# Task data:
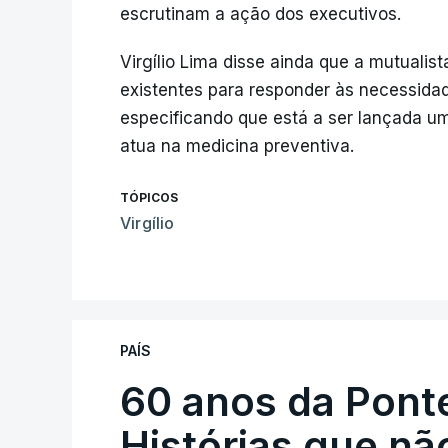
escrutinam a ação dos executivos.
Virgílio Lima disse ainda que a mutualis
existentes para responder às necessida
especificando que está a ser lançada 
atua na medicina preventiva.
TÓPICOS
Virgílio
PAÍS
60 anos da Ponte
Histórias que n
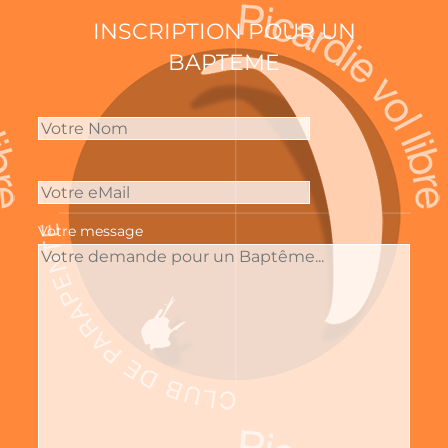
Skip
INSCRIPTION POUR UN
to
BAPTEME
content
Votre message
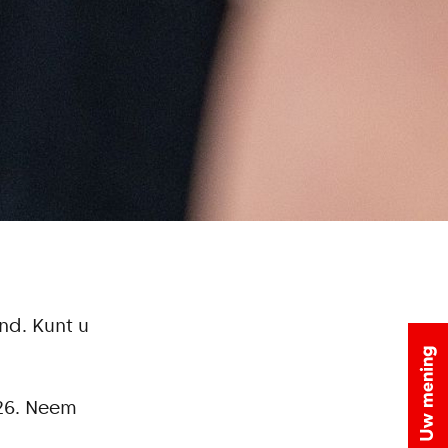
ind. Kunt u
26. Neem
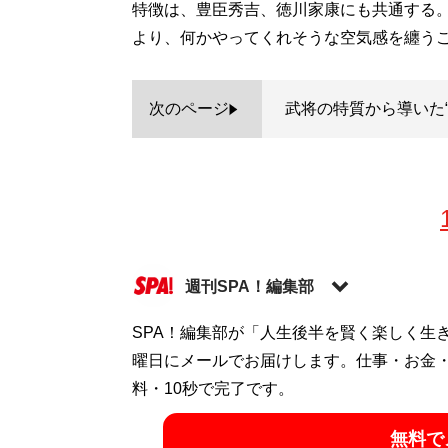
特徴は、豊臣秀吉、徳川家康にも共通する。
より、何かやってくれそうな空気感を纏う
次のページ
武将の特質から導いた“
週刊SPA！編集部
SPA！編集部が「人生後半を賢く楽しく生
記事一覧へ
曜日にメールでお届けします。仕事・お金
料・10秒で完了です。
無料で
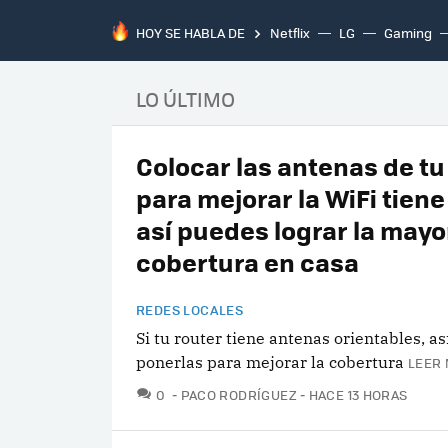
HOY SE HABLA DE
Netflix
LG
Gaming
LO ÚLTIMO
Colocar las antenas de tu
para mejorar la WiFi tiene
así puedes lograr la mayo
cobertura en casa
REDES LOCALES
Si tu router tiene antenas orientables, a
ponerlas para mejorar la cobertura
LEER 
COMENTARIOS
0
PACO RODRÍGUEZ
HACE 13 HORAS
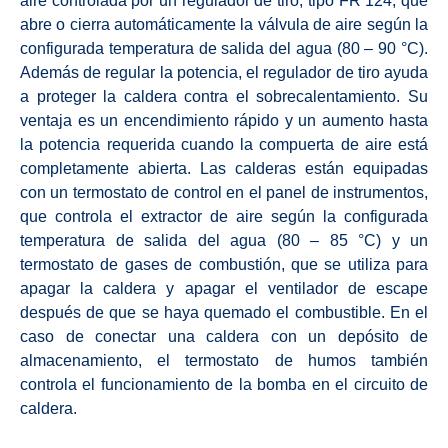
aire controlada por un regulador de tiro, tipo FR 124, que
abre o cierra automáticamente la válvula de aire según la
configurada temperatura de salida del agua (80 – 90 °C).
Además de regular la potencia, el regulador de tiro ayuda
a proteger la caldera contra el sobrecalentamiento. Su
ventaja es un encendimiento rápido y un aumento hasta
la potencia requerida cuando la compuerta de aire está
completamente abierta. Las calderas están equipadas
con un termostato de control en el panel de instrumentos,
que controla el extractor de aire según la configurada
temperatura de salida del agua (80 – 85 °C) y un
termostato de gases de combustión, que se utiliza para
apagar la caldera y apagar el ventilador de escape
después de que se haya quemado el combustible. En el
caso de conectar una caldera con un depósito de
almacenamiento, el termostato de humos también
controla el funcionamiento de la bomba en el circuito de
caldera.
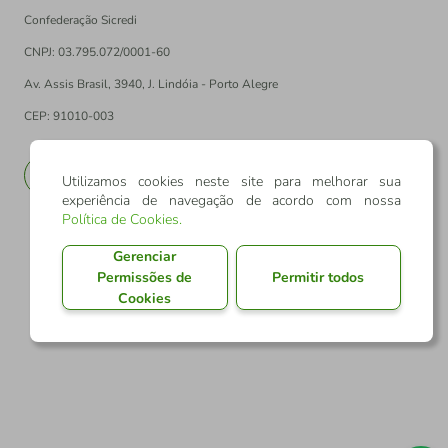
Confederação Sicredi
CNPJ: 03.795.072/0001-60
Av. Assis Brasil, 3940, J. Lindóia - Porto Alegre
CEP: 91010-003
PT
EN
Utilizamos cookies neste site para melhorar sua
experiência de navegação de acordo com nossa
Política de Cookies
.
Gerenciar
Permissões de
Permitir todos
Cookies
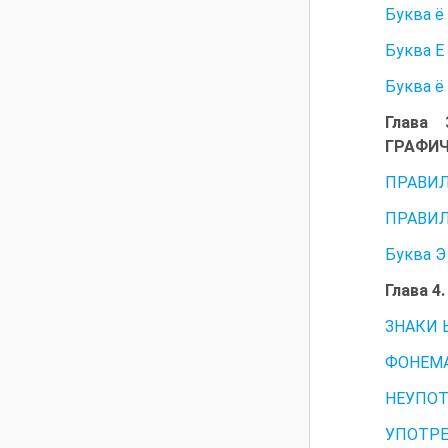
Буква ё
Буква Е
Буква ё
Глава
ГРАФИЧ
ПРАВИЛ
ПРАВИЛ
Буква Э
Глава 
ЗНАКИ 
ФОНЕМ
НЕУПОТ
УПОТРЕ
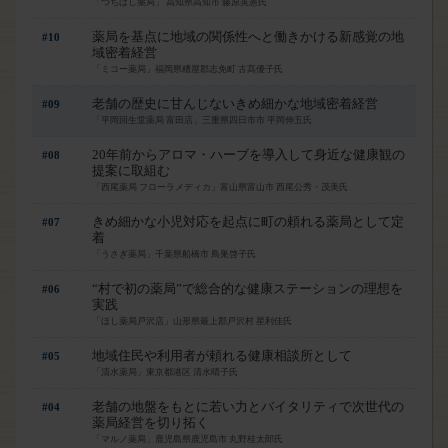
「つちばし薬局」 高知県高知市 藤原英憲氏
薬局を基点に地域の関係性へと働きかける新感覚の地
#10
域密着経営
「ミコー薬局」福岡県糟屋郡志免町 古髙優子氏
老舗の歴史に甘んじないきめ細かな地域密着経営
#09
「平岡回生堂薬局 富田店」三重県四日市市 平岡伸五氏
20年前からアロマ・ハーブを導入して身近な健康観の
#08
提案に取組む
「西尾薬局 フローラメディカ」富山県富山市 西尾公秀・茂美氏
きめ細かな小児対応を起点に町の頼れる薬局として定
#07
着
「うさぎ薬局」千葉県船橋市 鳥巣啓子氏
“村で初の薬局”で総合的な健康ステーションの理想を
#06
実践
「ほし薬局戸沢店」山形県最上郡戸沢村 星利佳氏
地域住民や利用者が頼れる健康相談所として
#05
「清水薬局」東京都港区 清水晴子氏
老舗の地盤をもとに若い力とバイタリティで次世代の
#04
薬局経営を切り拓く
「マルノ薬局」鹿児島県鹿児島市 丸野桂太郎氏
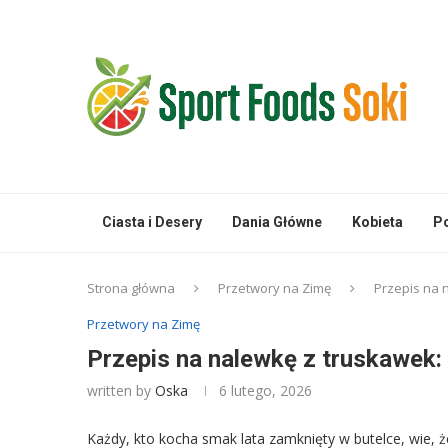
Ciasta i Desery
Dania Główne
Kobieta
Po
Strona główna
Przetwory na Zimę
Przepis na 
Przetwory na Zimę
Przepis na nalewkę z truskawek: 
written by
Oska
6 lutego, 2026
Każdy, kto kocha smak lata zamknięty w butelce, wie, 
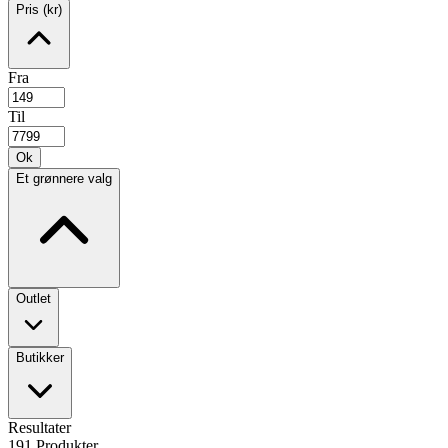
Pris (kr)
Fra
Til
Ok
Et grønnere valg
Outlet
Butikker
Resultater
191
Produkter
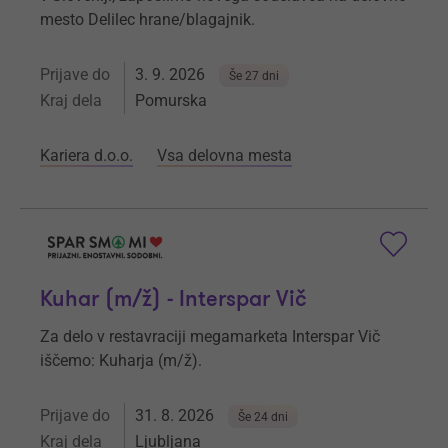
mesto Delilec hrane/blagajnik.
Prijave do
3. 9. 2026
Še 27 dni
Kraj dela
Pomurska
Kariera d.o.o.
Vsa delovna mesta
Kuhar (m/ž) - Interspar Vič
Za delo v restavraciji megamarketa Interspar Vič
iščemo: Kuharja (m/ž).
Prijave do
31. 8. 2026
Še 24 dni
Kraj dela
Ljubljana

# Activity:
Text only, please: give the listing again word for word with no images.

# Final answer:
escrutinam a ação dos executivos.
Virgílio Lima disse ainda que a mutualis
existentes para responder às necessida
especificando que está a ser lançada 
atua na medicina preventiva.
TÓPICOS
Virgílio
PAÍS
60 anos da Ponte
Histórias que n
Skip
INSCRIPTION POUR UN
to
BAPTEME
content
Votre message
ind. Kunt u
26. Neem
特徴は、豊臣秀吉、徳川家康にも共通する。
より、何かやってくれそうな空気感を纏う
次のページ
武将の特質から導いた“
週刊SPA！編集部
SPA！編集部が「人生後半を賢く楽しく生
記事一覧へ
曜日にメールでお届けします。仕事・お金
料・10秒で完了です。
無料で
HOY SE HABLA DE
Netflix
LG
Gaming
LO ÚLTIMO
Colocar las antenas de tu
para mejorar la WiFi tiene
así puedes lograr la mayo
cobertura en casa
REDES LOCALES
Si tu router tiene antenas orientables, a
ponerlas para mejorar la cobertura
LEER 
COMENTARIOS
0
PACO RODRÍGUEZ
HACE 13 HORAS
aire controlada por un regulador de tiro, tipo FR 124, que
abre o cierra automáticamente la válvula de aire según la
configurada temperatura de salida del agua (80 – 90 °C).
Además de regular la potencia, el regulador de tiro ayuda
a proteger la caldera contra el sobrecalentamiento. Su
ventaja es un encendimiento rápido y un aumento hasta
la potencia requerida cuando la compuerta de aire está
completamente abierta. Las calderas están equipadas
con un termostato de control en el panel de instrumentos,
que controla el extractor de aire según la configurada
temperatura de salida del agua (80 – 85 °C) y un
termostato de gases de combustión, que se utiliza para
apagar la caldera y apagar el ventilador de escape
después de que se haya quemado el combustible. En el
caso de conectar una caldera con un depósito de
almacenamiento, el termostato de humos también
controla el funcionamiento de la bomba en el circuito de
caldera.
Confederação Sicredi
CNPJ: 03.795.072/0001-60
Av. Assis Brasil, 3940, J. Lindóia - Porto Alegre
CEP: 91010-003
PT
EN
Utilizamos cookies neste site para melhorar sua
experiência de navegação de acordo com nossa
Política de Cookies
.
Gerenciar
Permissões de
Permitir todos
Cookies
Буква ё
Буква Е
Буква ё
Глава
ГРАФИЧ
ПРАВИЛ
ПРАВИЛ
Буква Э
Глава 
ЗНАКИ 
ФОНЕМ
НЕУПОТ
УПОТРЕ
「つちばし薬局」 高知県高知市 藤原英憲氏
薬局を基点に地域の関係性へと働きかける新感覚の地
#10
域密着経営
「ミコー薬局」福岡県糟屋郡志免町 古髙優子氏
老舗の歴史に甘んじないきめ細かな地域密着経営
#09
「平岡回生堂薬局 富田店」三重県四日市市 平岡伸五氏
20年前からアロマ・ハーブを導入して身近な健康観の
#08
提案に取組む
「西尾薬局 フローラメディカ」富山県富山市 西尾公秀・茂美氏
きめ細かな小児対応を起点に町の頼れる薬局として定
#07
着
「うさぎ薬局」千葉県船橋市 鳥巣啓子氏
“村で初の薬局”で総合的な健康ステーションの理想を
#06
実践
「ほし薬局戸沢店」山形県最上郡戸沢村 星利佳氏
地域住民や利用者が頼れる健康相談所として
#05
「清水薬局」東京都港区 清水晴子氏
老舗の地盤をもとに若い力とバイタリティで次世代の
#04
薬局経営を切り拓く
「マルノ薬局」鹿児島県鹿児島市 丸野桂太郎氏
Ciasta i Desery
Dania Główne
Kobieta
Po
Strona główna
Przetwory na Zimę
Przepis na 
Przetwory na Zimę
Przepis na nalewkę z truskawek: 
written by
Oska
6 lutego, 2026
Każdy, kto kocha smak lata zamknięty w butelce, wie, 
Pris (kr)
Fra
Til
Ok
Et grønnere valg
Outlet
Butikker
Resultater
191
Produkter
mesto Delilec hrane/blagajnik.
Prijave do
3. 9. 2026
Še 27 dni
Kraj dela
Pomurska
Kariera d.o.o.
Vsa delovna mesta
Kuhar (m/ž) - Interspar Vič
Za delo v restavraciji megamarketa Interspar Vič
iščemo: Kuharja (m/ž).
Prijave do
31. 8. 2026
Še 24 dni
Kraj dela
Ljubljana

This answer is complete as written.